Previous studies which have been analyzed indicate an overview in underrating the concept of energy efficient building designs right from the principles, to challenges, to the involvement of software tools. As such, the review allows for the present study to test the functionality and efficiency of IES software in enhancing the existing principles of design. A major literature gap is that existing literature has mainly focused on examining energy efficiency from the perspective of targeted occupants of a building without considering the designs, materials, and dimensions which ca influence energy efficiency.  Additionally, the studies which have examined use of software to analyze energy efficiency have focused on Building Information Modelling and Revit thereby leaving a gap on analysis of IES effectiveness in promoting energy efficiency. Moreover, the technology will attempt to solve some of the challenges and compare with the already discussed software in the studies. Essentially, the present research will add to the body of knowledge regarding software usage in promoting energy efficient building designs with particular reference to one software tool.

CHAPTER 3: METHODOLOGY

3.1 Introduction

The current chapter outlines the steps taken in collecting on the application of IES to improve energy efficiency in buildings. The chapter is subdivided into several sections such as research approach, data collection techniques, research design, and data analysis. The research design section utilizes analysis of previous work done using the software from similar studies on IES. The data gathering process involved obtaining data from IES modelling to increase energy efficiency from models developed.
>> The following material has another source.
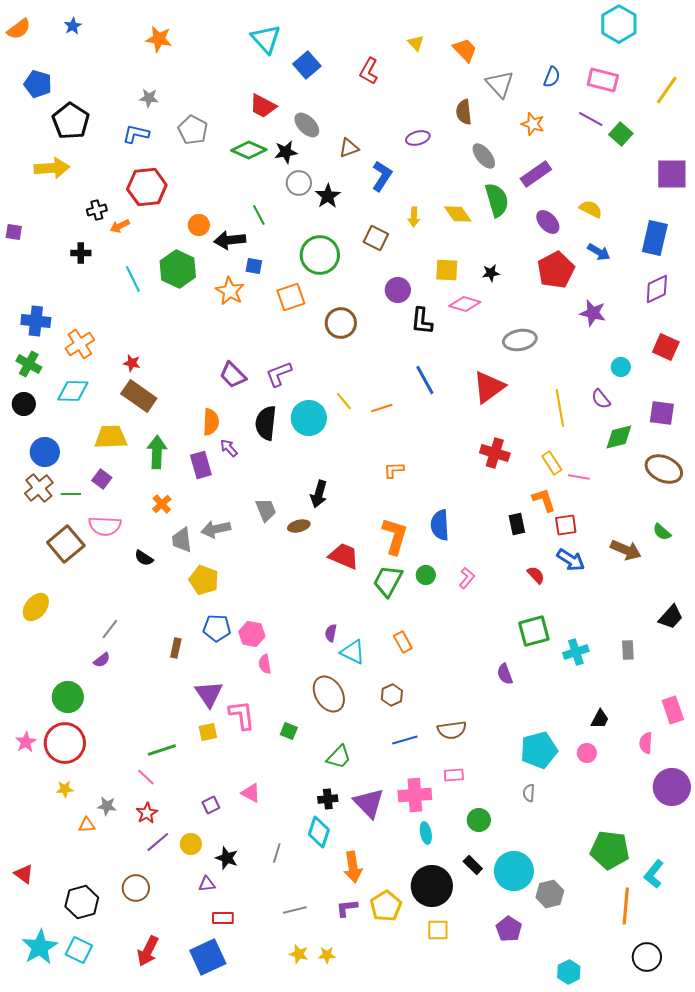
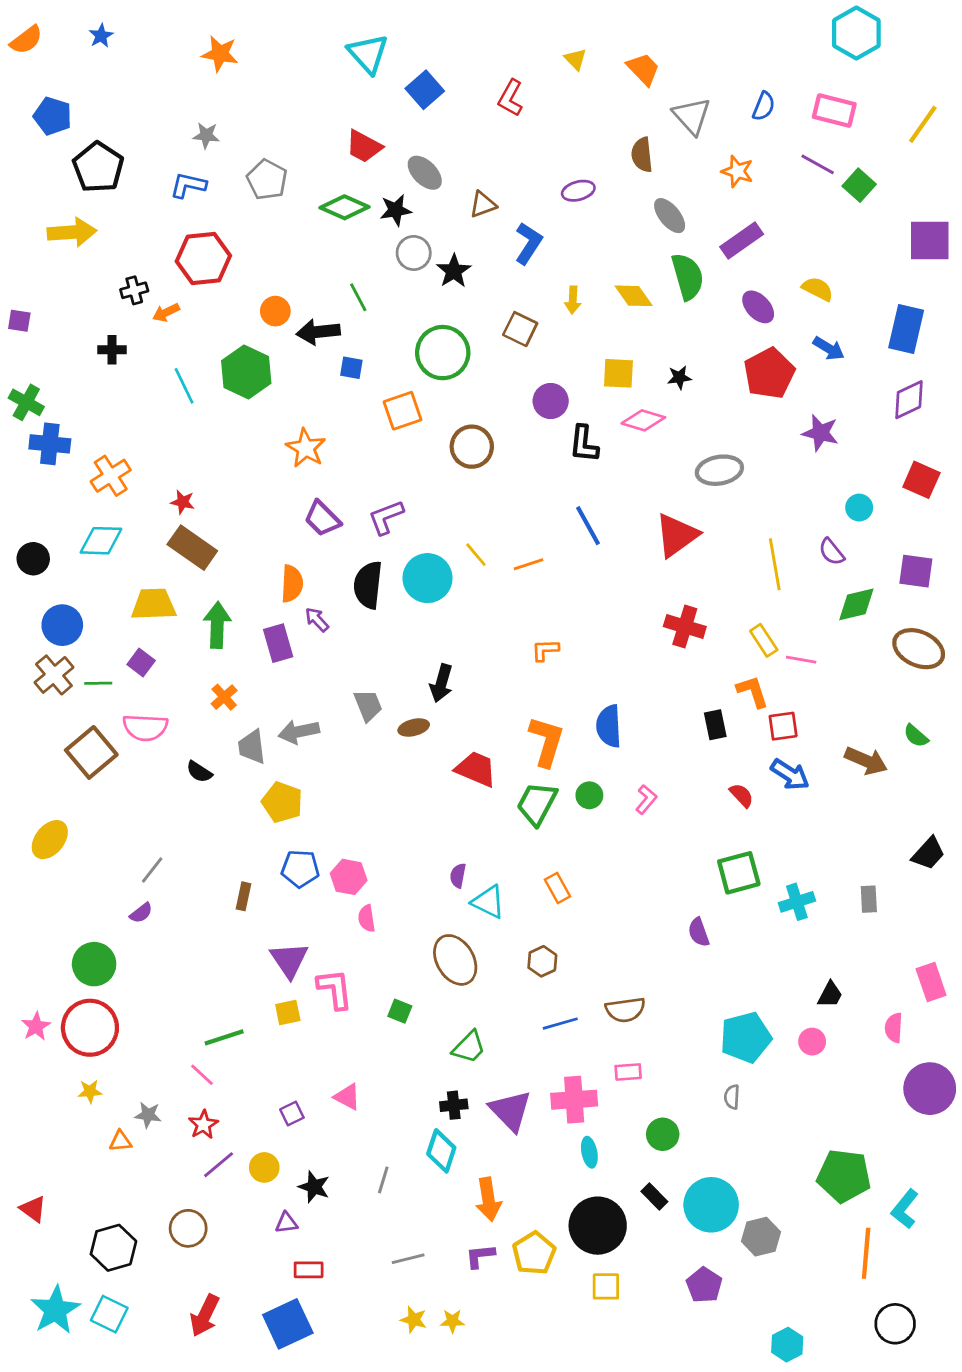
orange star: (230, 291) -> (306, 448), moved
green cross: (29, 364) -> (26, 402), moved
Data analysis was done by observing trends from data obtained from the models.

3.2 Research Approach

The two main approaches use in research include inductive and deductive approach. On the one hand, deductive approach involves developing a hypothesis then conducting research to prove the hypothesis (Saunders et al., 2015). On the other hand, inductive approach involves developing a new theory based on the data patterns identified from research. For this study, a deductive approach was employed (Saunders et al., 2015). The main principle adopted involved using the IES modelling software to create various simulations and observe the behavior of the building in terms of energy efficiency under the varying conditions. As such, the software was used to check accuracy of the hypothesis that building information software can help in improving energy efficiency of a building.

3.3 Research Philosophy

Research philosophy is the belief oh how a group of data should be collected and synthesized to address a specific research question (Rahi, 2017). The two main philosophies commonly used in research include positivist and interpretivist. Typically, interpretivist philosophy is employed in situations where interview and survey responses are used in a research. In such cases, the researcher is expected to interpret the data from the perspective of the respondents to better understand the intended meaning. However, for the current research, a positivist philosophy will be used. Essentially, positivist theory explains that a researcher can better learn about a topic by observation and reason (Stratford and Bradshaw, 2016). Positivist philosophy posits that knowledge can be best obtained by observation or conducting experiments to note the interactions between different elements in nature (Stratford and Bradshaw, 2016). For this particular research, simulations done in IES software were observed and compared using quantitative methods to determine the most appropriate models in maximizing energy efficiency in buildings.

3.4 Research Design

Research design describes a planned structure outlining strategies taken to collect and analyze data (Tight, 2016). For this particular research, a descriptive research design was employed. Typically, a descriptive research design entails analyzing ‘what’ a topic entails rather than answering the question ‘why’. However, rather than describing responses from interview or survey, the current paper answers that question of what IES software can assist in during building design to promote energy efficiency. For the current research, software modelling was applied to vary key components of energy requirements in a building to observe the combinations that offer greatest energy efficiency. IES software models were created in design computers where various factors could be simulated and outcomes observed. The method was chosen due to its suitability in observing energy requirements of a building prior to their construction. The modelling helped in observing the relationship between energy efficiency and various building variables. However, a key limitation of the method is that developing the models may sometimes overlook key building factors.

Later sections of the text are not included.